TELUK BAYUR – Dengan banyaknya pendapat, maupun kabar yang beredar di media sosial facebook, tentang menurunnya kualitas beras Bulog, ditanggapi oleh Kepala Kantor Bulog Berau Seksi Logistik, Mardi Harianto.

“Jadi kami dari Bulog sendiri menanggapinya dengan baik, oleh karena itu kami sudah mengambil langkah yaitu dengan konfirmasi melalui pengurus di setiap kampung ataupun para pelaksana di kampung. Dalam artian, jika menemukan beras Bulog yang kurang layak, bisa langsung segera hubungi kami, dan pasti segera kami tindaklanjuti dan sesegera mungkin kami ganti,” ungkapnya kepada beraunews.com, saat ditemui di ruang kerjanya, Selasa (06/06/2017).

Ditambahkan Mardi, para pelaksana kampung telah menerima klarifikasi oleh pihak Bulog, dan telah menyampaikan kepada pengurus Bulog di setiap kampung untuk memisahkan jika saja terdapat beras yang memang kurang layak.

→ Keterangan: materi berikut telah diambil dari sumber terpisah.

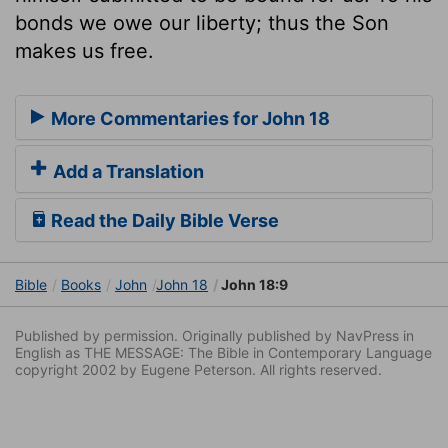
bonds we owe our liberty; thus the Son
makes us free.
More Commentaries for John 18
Add a Translation
Read the Daily Bible Verse
Bible
Books
John
John 18
John 18:9
Published by permission. Originally published by NavPress in
English as THE MESSAGE: The Bible in Contemporary Language
copyright 2002 by Eugene Peterson. All rights reserved.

“Kami juga sudah berpesan untuk setiap para pengurus kampung untuk tetap memeriksa, tidak lain dan tidak bukan juga untuk meminimalisir statement warga mengenai beras Bulog itu sendiri. Intinya, kami dari pihak Bulog tidak ada niatan sedikit pun untuk membagikan beras yang yang tidak layak konsumsi untuk masyarakat,” tambahnya.

 

Sementara itu, faktor penyebab beras terkadang berwarna kecoklatan ataupun berdebu, diakibatkan karena lamanya proses pengiriman, karena memang beras Bulog sendiri pengadaan atau pengolahannya berada di Sulawesi Selatan lalu dikirim ke Balikpapan, disimpan beberapa bulan, barulah kemudian didistribusikan ke Berau.

“Jika berbicara masalah penyebab, itulah penyebab beras Bulog tersebut terkadang berwarna pudar, yakni karena lamanya penyimpanan serta lamanya pengiriman,” bebernya.

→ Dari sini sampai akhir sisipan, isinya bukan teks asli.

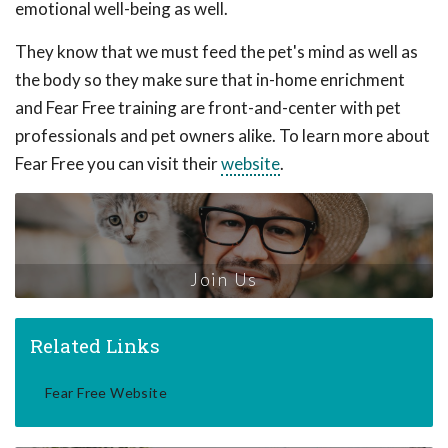
emotional well-being as well.
They know that we must feed the pet's mind as well as
the body so they make sure that in-home enrichment
and Fear Free training are front-and-center with pet
professionals and pet owners alike. To learn more about
Fear Free you can visit their
website
.
Join Us
Related Links
Fear Free Website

Mardi juga berpendapat, jika saja beras yang diserap adalah beras dari Berau sendiri, tentu hasilnya bisa lebih fresh.

“Kalau saja kami bisa menyerap beras dari hasil petani Berau, tentu kami sangat senang, karena tidak perlu lagi lama-lama disimpan, bisa langsung disalurkan, yang menjadi kendalanya sekarang hanyalah banyak para petani yang tidak mau menjual berasnya ke kami,” tutupnya.

Kesimpulannya adalah, jika barang yang layak dikonsumsi, jika disimpan terlalu lama pasti mengalami penurunan kualitas, tetapi jika kembali berbicara masalah kelayakan pun barang tersebut masih layak untuk dikonsumsi.(bnc)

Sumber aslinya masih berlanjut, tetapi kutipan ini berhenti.